The Business of Defining Influence
No analysis of influence would be complete without examining the motives of the analyst. The “AI Communications 100” is published by Everything-PR, a media outlet that shares common ownership with 5W AI Communications, a PR firm chaired by the list’s publisher, Ronn Torossian. This relationship warrants a closer look. 5W has explicitly positioned itself as “The AI Communications Firm,” offering services designed to help clients navigate the very challenges its sister entity’s research highlights, namely AI visibility and answer-engine discovery.
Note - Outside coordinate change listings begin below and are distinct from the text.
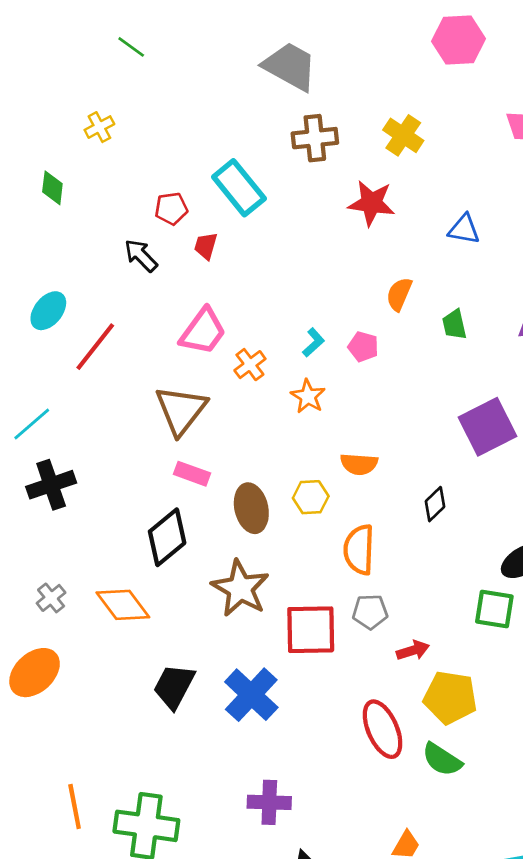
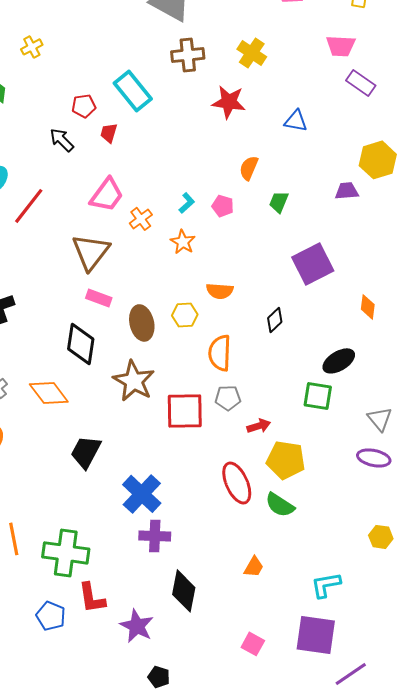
green trapezoid: (454, 325) -> (279, 202), moved, turned 35
black diamond: (167, 537) -> (81, 344), turned -42
blue cross: (251, 695) -> (142, 494), moved

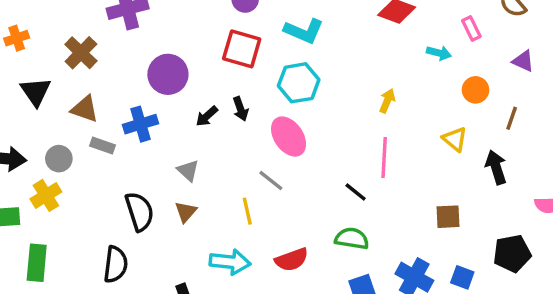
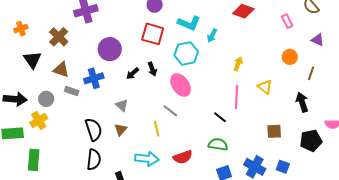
cyan arrow: (439, 53) -> (212, 36), moved, turned 104
yellow triangle: (455, 139) -> (265, 87), moved
black pentagon: (512, 254) -> (311, 141), moved
black semicircle: (116, 264) -> (94, 160), moved

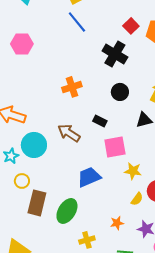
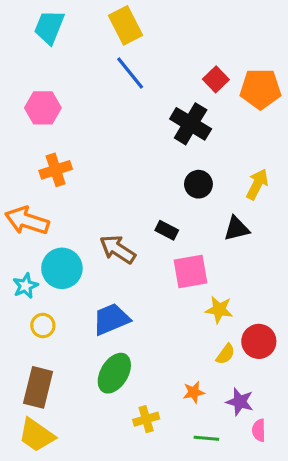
orange cross: (72, 87) -> (56, 170), moved
blue trapezoid: (89, 177) -> (111, 319), moved
brown rectangle: (37, 203) -> (38, 387), moved

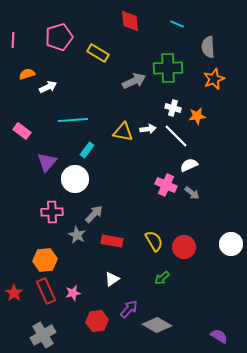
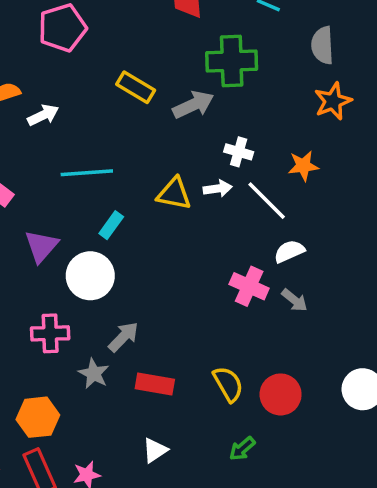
yellow rectangle: (98, 53) -> (136, 87), moved
green cross: (168, 68) -> (232, 61), moved
white cross: (173, 108) -> (239, 152), moved

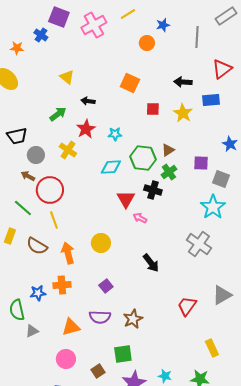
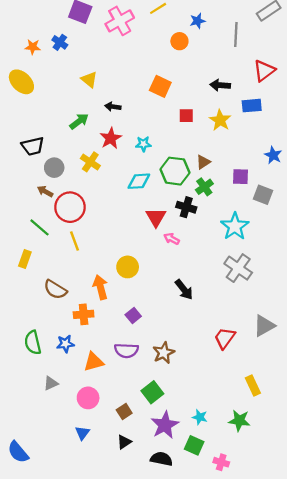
blue cross: (41, 35) -> (60, 42), moved
cyan star: (213, 207) -> (235, 226), moved
brown semicircle: (37, 246) -> (55, 290), moved
orange arrow: (68, 253) -> (100, 287), moved
blue star: (38, 293) -> (65, 344), moved
gray triangle: (32, 331) -> (51, 383), moved
green square: (123, 354) -> (152, 392), turned -30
This creates a powerful strategic synergy. Everything-PR, claiming editorial independence and stating it does not accept payment for inclusion, identifies and defines a new landscape of influence and a new set of professional anxieties. Simultaneously, 5W AI Communications stands ready with the commercial services to address them. It’s an elegant model where the intelligence platform generates the map, and the communications firm sells the compass.
While the press release is transparent about the shared ownership, it raises fundamental questions about how influence itself is being packaged and sold in the AI age. When the entity defining the new class of power brokers is also commercially tied to the business of navigating that power, it underscores a central theme of this technological moment: the lines between the tool, the analyst, and the vendor are becoming increasingly blurred. The creation of the list is, in itself, an act of influence, shaping the conversation around the very market it seeks to measure.
Ultimately, the “AI Communications 100” serves as a crucial signal in the noise. It tells us that while we have been focused on the marvels of what AI can do, a human-led power structure has been quietly solidifying around it. This network of lab principals, investors, journalists, and regulators is building the operating system for our collective knowledge. Understanding who they are, and how they exert their influence, is the first step toward navigating the world they are creating.